I pulled out from behind and pulled up alongside him. He looked
like the sheriff of some small cocksucking town. He was smoking
a cigarette, and when he saw me staring hard at him, he smiled dryly
like a fossilized glass of white wine.
He gave me the finger.
I sideswiped him with all my force and pulled back
gently.
He gripped the wheel with both hands, mouth open
in a huge 'O' as if expecting a gift from the gods. His cigarette
had fallen from his mouth. His finger was nowhere to be seen.
I sideswiped him again, unrelenting.
This time he lost control and FLEW like a goddamn
bird off the highway. I didn't see the explosion, but I heard it.
It sounded like death almighty playing a 747 take-off like an accordian.
Flamed danced dreamlike in my rearview mirror. I noticed some birds
far behind, up above the smoke. Their movements were unanswered
prayers, pissed-on mercy, pieces of broken glass. I felt a lot better.
My car, which was already fucked, started to wobble
and make funny noises. Smoke was trailing from the tailpipe like
so much love. I suspected my rear right tire to be flat. I drove
on.
"Ugh
," she said in the passenger
seat, waking up from the first good dream she had had in a long
time.
Before she could move, I poured the contents of her flask over her
head, her breasts, her lap.
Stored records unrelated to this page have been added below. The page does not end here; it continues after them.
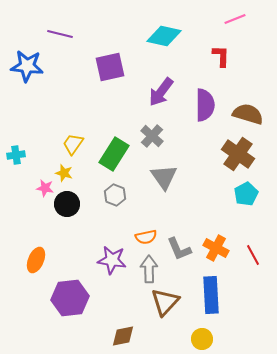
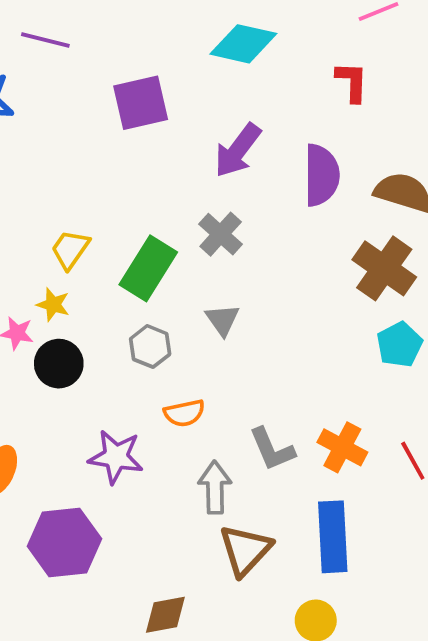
gray triangle: (164, 177) -> (222, 320), moved, size x0.7
orange semicircle: (146, 237) -> (184, 413), moved
purple star: (112, 260) -> (116, 457), moved

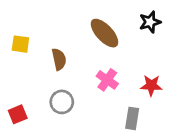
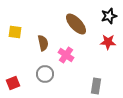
pink cross: (107, 80) -> (66, 55), moved
red star: (151, 85) -> (108, 42), moved

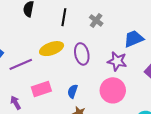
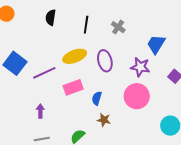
blue trapezoid: (134, 39) -> (156, 44), turned -35
pink rectangle: (41, 89) -> (73, 87), moved
purple arrow: (16, 103) -> (40, 111), turned 32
She wiped it from her eyes like a stubborn
girl with severe learning disabilities.
I flicked my lighter beneath her nose.
Her hair was the first to catch, and the rest followed
like a stream flowing down a mountainside.
God, she started screaming. I mean, she was loud!
Listening to her scream, you would have thought she mattered. And
she did, to me at least, in some small way. She was one of the better
human beings I had met in a long time. I think I may have even loved
her.
I had to set her free.
I reached across the flames, almost burning my goddamn
shirt, and opened the door and pushed her out. It was something
-- the sight of the burning car and her burning body in the rearview
mirror. It was beautiful, poetic. I KNEW this town had it!
Some cops were closing in fast after appearing out
of nowhere. It's a good thing I hadn't stopped to let her out, or
they would have run into me for sure.
They had the look of loaded guns on their faces with sirens as loud
as the goddamn afternoon Texas sun.
I knew they would be glad to meet me.
It was great to be back in Austin, Texas, home of
the evening dust.
I opened the glove compartment and reached in for
my emergency American flag. In the shadow of these recent tragedies,
I knew it would only help make things better for myself and others.